For this purpose, additional classifiers recognizing such splice
sites are required. A group of splice forms would be than available
by the listed exons and introns, whereby possibly skipped exons and
possibly retained introns, exon starts with alternative start sites
as well as exon ends with alternative end sites are marked.
Ideally, a group of splice forms also contains information, how the
different alternative splice events collude as for instance in case
of exclusively used exons.
[0052] A scoring function is calculated by applying a Large Margin
Learning Algorithm based on the detectors for the different
alternative splice events. It determines the parameters of the
scoring function--simultaneously for all training examples--such
that the margin, i.e. difference, between the scores of a true
group of splice forms and any deviating splice form group is
maximized.
[0053] In a preferred embodiment steps a) & b) and/or c) &
d) are integrated into one combined step.
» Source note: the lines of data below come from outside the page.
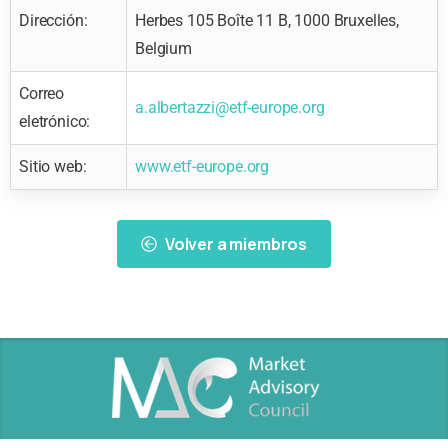
Dirección:
Herbes 105 Boîte 11 B, 1000 Bruxelles,
Belgium
Correo
a.albertazzi@etf-europe.org
eletrónico:
Sitio web:
www.etf-europe.org
Volver a miembros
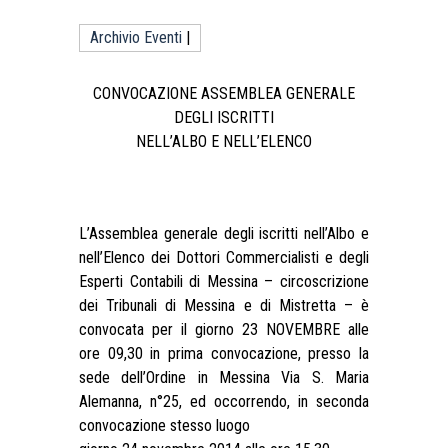
Archivio Eventi
|
CONVOCAZIONE ASSEMBLEA GENERALE
DEGLI ISCRITTI
NELL’ALBO E NELL’ELENCO
L’Assemblea generale degli iscritti nell’Albo e
nell’Elenco dei Dottori Commercialisti e degli
Esperti Contabili di Messina – circoscrizione
dei Tribunali di Messina e di Mistretta – è
convocata per il giorno 23 NOVEMBRE alle
ore 09,30 in prima convocazione, presso la
sede dell’Ordine in Messina Via S. Maria
Alemanna, n°25, ed occorrendo, in seconda
convocazione stesso luogo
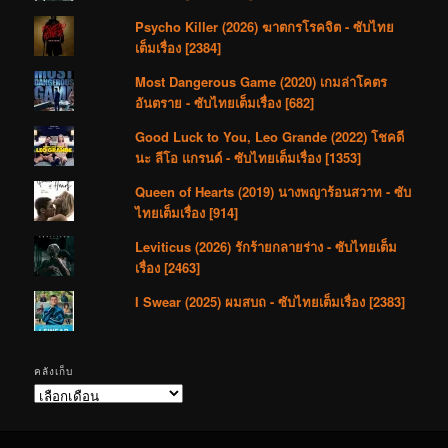
Psycho Killer (2026) ฆาตกรโรคจิต - ซับไทย
เต็มเรื่อง [2384]
Most Dangerous Game (2020) เกมล่าโคตร
อันตราย - ซับไทยเต็มเรื่อง [682]
Good Luck to You, Leo Grande (2022) โชคดี
นะ ลีโอ แกรนด์ - ซับไทยเต็มเรื่อง [1353]
Queen of Hearts (2019) นางพญาร้อนสวาท - ซับ
ไทยเต็มเรื่อง [914]
Leviticus (2026) รักร้ายกลายร่าง - ซับไทยเต็ม
เรื่อง [2463]
I Swear (2025) ผมสบถ - ซับไทยเต็มเรื่อง [2383]
คลังเก็บ
คลัง
เก็บ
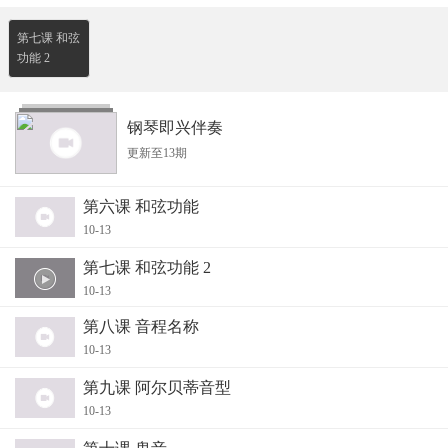
第七课 和弦
功能 2
钢琴即兴伴奏
更新至13期
第六课 和弦功能
10-13
第七课 和弦功能 2
10-13
第八课 音程名称
10-13
第九课 阿尔贝蒂音型
10-13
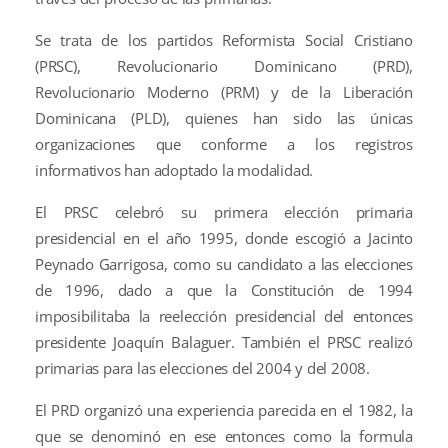
Se trata de los partidos Reformista Social Cristiano
(PRSC), Revolucionario Dominicano (PRD),
Revolucionario Moderno (PRM) y de la Liberación
Dominicana (PLD), quienes han sido las únicas
organizaciones que conforme a los registros
informativos han adoptado la modalidad.
El PRSC celebró su primera elección primaria
presidencial en el año 1995, donde escogió a Jacinto
Peynado Garrigosa, como su candidato a las elecciones
de 1996, dado a que la Constitución de 1994
imposibilitaba la reelección presidencial del entonces
presidente Joaquín Balaguer. También el PRSC realizó
primarias para las elecciones del 2004 y del 2008.
El PRD organizó una experiencia parecida en el 1982, la
que se denominó en ese entonces como la formula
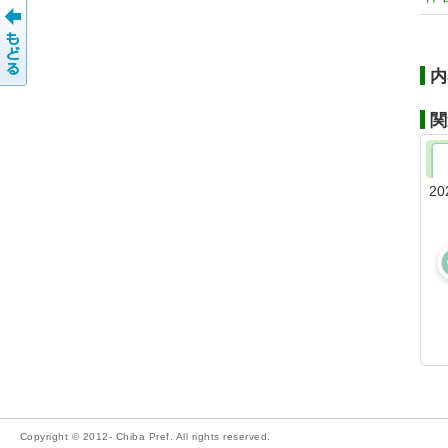
内
関
20
Copyright © 2012- Chiba Pref. All rights reserved.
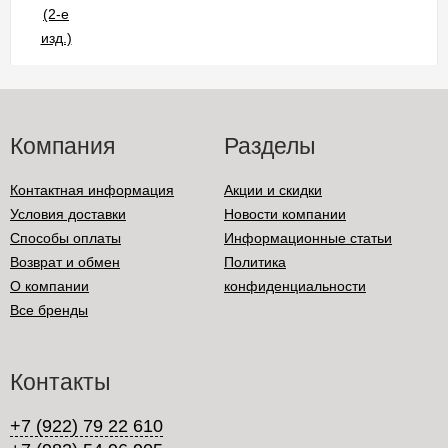
Компания
Разделы
Контактная информация
Акции и скидки
Условия доставки
Новости компании
Способы оплаты
Информационные статьи
Возврат и обмен
Политика
О компании
конфиденциальности
Все бренды
Контакты
+7 (922) 79 22 610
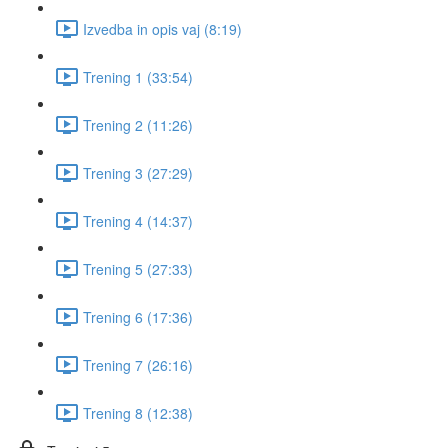
Izvedba in opis vaj (8:19)
Trening 1 (33:54)
Trening 2 (11:26)
Trening 3 (27:29)
Trening 4 (14:37)
Trening 5 (27:33)
Trening 6 (17:36)
Trening 7 (26:16)
Trening 8 (12:38)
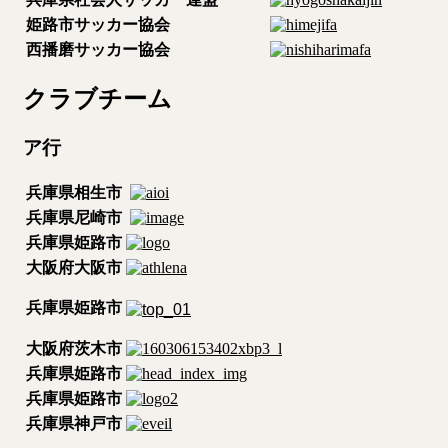
姫路市サッカー協会
西播磨サッカー協会
クラブチーム
ア行
兵庫県相生市
兵庫県尼崎市
兵庫県姫路市
大阪府大阪市
兵庫県姫路市
大阪府茨木市
兵庫県姫路市
兵庫県姫路市
兵庫県神戸市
[0054] Furthermore, partial information about the sequences of the
training set is used, especially in order to improve the prediction
accuracy and when used repetitively in order to complete missing
information about the training sequences.
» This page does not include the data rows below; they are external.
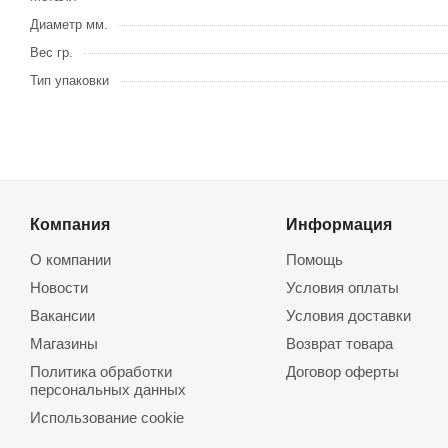
Диаметр мм.
Вес гр.
Тип упаковки
Компания
Информация
О компании
Помощь
Новости
Условия оплаты
Вакансии
Условия доставки
Магазины
Возврат товара
Политика обработки
Договор оферты
персональных данных
Использование cookie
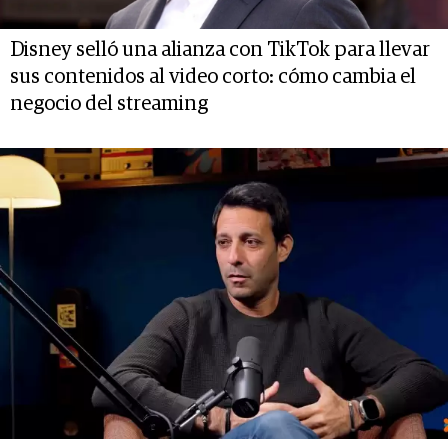
Disney selló una alianza con TikTok para llevar
sus contenidos al video corto: cómo cambia el
negocio del streaming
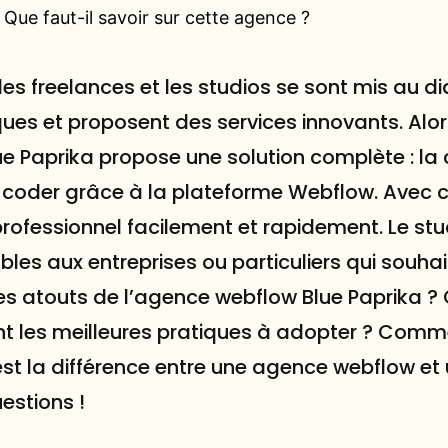
Que faut-il savoir sur cette agence ?
les freelances et les studios se sont mis au 
ues et proposent des services innovants. Alo
Blue Paprika propose une solution complète : l
 coder grâce à la plateforme Webflow. Avec cel
rofessionnel facilement et rapidement. Le stu
ables aux entreprises ou particuliers qui souhai
les atouts de l’agence webflow Blue Paprika ?
nt les meilleures pratiques à adopter ? Com
e est la différence entre une agence webflow et
estions !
[0055] A combination with putative transcription starts, especially
promoters or trans-splice sites, and transcription ends, especially
a polyA signal, is employed to infer sets of mRNA sequences and/or
proteins associated with one or several locations on the RNA or DNA
sequence.
[0056] This includes but is not limited to the information about
existing annotations of RNA or DNA sequences comprising putative
transcript starts and ends. This information is used in order to
identify sets of mRNA sequences and/or proteins from the RNA and/or
DNA sequence.
[0057] The method for the detection of alternative splice forms is
described in Appendix C.
[0058] The device for the detection of at least one splice form in
a DNA or RNA sequence according to Claim 21 comprises:
[0059] a) an automated, preferably discriminative training device
for detecting splicing patterns, especially in a predetermined
window around putative splice sites, in a training set comprising
RNA or DNA sequences with putative splice sites, whereby the
splicing patterns may include information about alternative splice
events, e.g. for instance exon or intron skipping, alternative exon
start or end usage;
[0060] b) a discriminative training device leading to a calculation
device that automatically assigns scores to a splice form and/or a
group of splice forms preferably in dependence of the maximization
of the margin between putative splice forms (or groups of them) and
putatively wrong splice forms associated with sequences in a second
training set of DNA or RNA sequences with putative splice
forms;
[0061] c) a scanning device for scanning a RNA and/or DNA sequence
containing unknown and/or putative splice sites for the occurrence
of the splicing patterns detected by the device in step a).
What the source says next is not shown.